- Exercise instructions -
What you return must match the records exactly, except that the pictures are gone.

[Exercise inputs Boundary: Start]

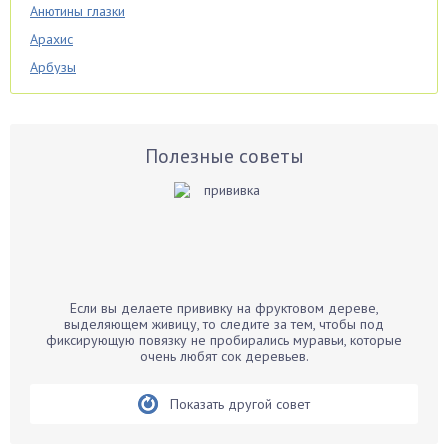
Анютины глазки
Арахис
Арбузы
Аспарагус
Астры
Базилик
Полезные советы
Баклажаны
Бальзамин
Бамбук
Банан
Барбарис
Если вы делаете прививку на фруктовом дереве,
Бархатцы
выделяющем живицу, то следите за тем, чтобы под
фиксирующую повязку не пробирались муравьи, которые
Бегония
очень любят сок деревьев.
Белые грибы
Бирючина
Показать другой совет
Бобовые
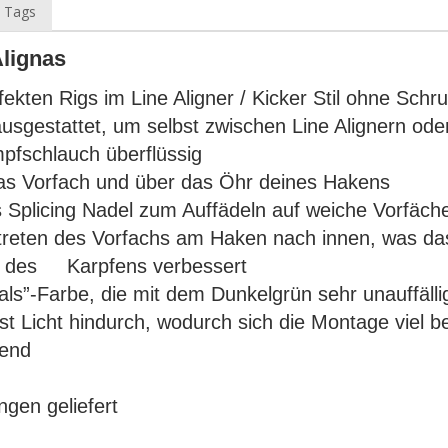
 Tags
lignas
kten Rigs im Line Aligner / Kicker Stil ohne Schr
gestattet, um selbst zwischen Line Alignern oder 
fschlauch überflüssig
das Vorfach und über das Öhr deines Hakens
Splicing Nadel zum Auffädeln auf weiche Vorfäch
treten des Vorfachs am Haken nach innen, was d
e des Karpfens verbessert
ls”-Farbe, die mit dem Dunkelgrün sehr unauffällig
t Licht hindurch, wodurch sich die Montage viel
send
gen geliefert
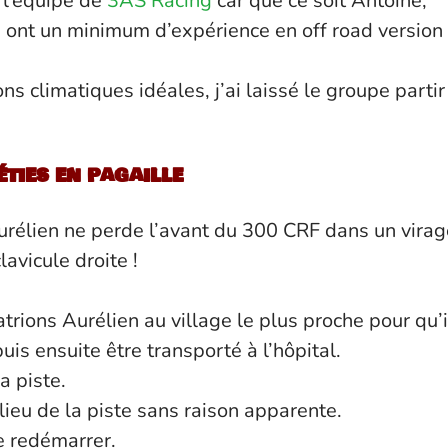
 l’équipe de
3AS Racing
car que ce soit
Antoine,
s ont un minimum d’expérience en off road version
ns climatiques idéales, j’ai laissé le groupe partir
éties en pagaille
urélien ne perde l’avant du 300 CRF dans un virag
lavicule droite !
rions Aurélien au village le plus proche pour qu’i
is ensuite être transporté à l’hôpital.
a piste.
lieu de la piste sans raison apparente.
de redémarrer.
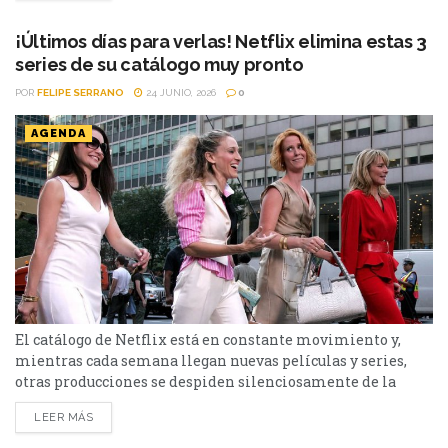
a continuación. Series Los peores vecinos del mundo...
¡Últimos días para verlas! Netflix elimina estas 3
series de su catálogo muy pronto
POR
FELIPE SERRANO
24 JUNIO, 2026
0
AGENDA
El catálogo de Netflix está en constante movimiento y,
mientras cada semana llegan nuevas películas y series,
otras producciones se despiden silenciosamente de la
plataforma. Esta vez, tres títulos muy diferentes entre sí
LEER MÁS
abandonarán el servicio en los próximos días: El bosque,
Sex and the City y Man to Man. Si todavía las tenías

[Exercise inputs Boundary: End]

- Written response -
Анютины глазки
Арахис
Арбузы
Аспарагус
Астры
Базилик
Полезные советы
Баклажаны
Бальзамин
Бамбук
Банан
Барбарис
Если вы делаете прививку на фруктовом дереве,
Бархатцы
выделяющем живицу, то следите за тем, чтобы под
фиксирующую повязку не пробирались муравьи, которые
Бегония
очень любят сок деревьев.
Белые грибы
Бирючина
Показать другой совет
Бобовые
 Tags
lignas
kten Rigs im Line Aligner / Kicker Stil ohne Schr
gestattet, um selbst zwischen Line Alignern oder 
fschlauch überflüssig
das Vorfach und über das Öhr deines Hakens
Splicing Nadel zum Auffädeln auf weiche Vorfäch
treten des Vorfachs am Haken nach innen, was d
e des Karpfens verbessert
ls”-Farbe, die mit dem Dunkelgrün sehr unauffällig
t Licht hindurch, wodurch sich die Montage viel
send
gen geliefert
 l’équipe de
3AS Racing
car que ce soit
Antoine,
s ont un minimum d’expérience en off road version
ns climatiques idéales, j’ai laissé le groupe partir
éties en pagaille
urélien ne perde l’avant du 300 CRF dans un virag
lavicule droite !
rions Aurélien au village le plus proche pour qu’i
is ensuite être transporté à l’hôpital.
a piste.
lieu de la piste sans raison apparente.
de redémarrer.
a continuación. Series Los peores vecinos del mundo...
¡Últimos días para verlas! Netflix elimina estas 3
series de su catálogo muy pronto
POR
FELIPE SERRANO
24 JUNIO, 2026
0
AGENDA
El catálogo de Netflix está en constante movimiento y,
mientras cada semana llegan nuevas películas y series,
otras producciones se despiden silenciosamente de la
plataforma. Esta vez, tres títulos muy diferentes entre sí
LEER MÁS
abandonarán el servicio en los próximos días: El bosque,
Sex and the City y Man to Man. Si todavía las tenías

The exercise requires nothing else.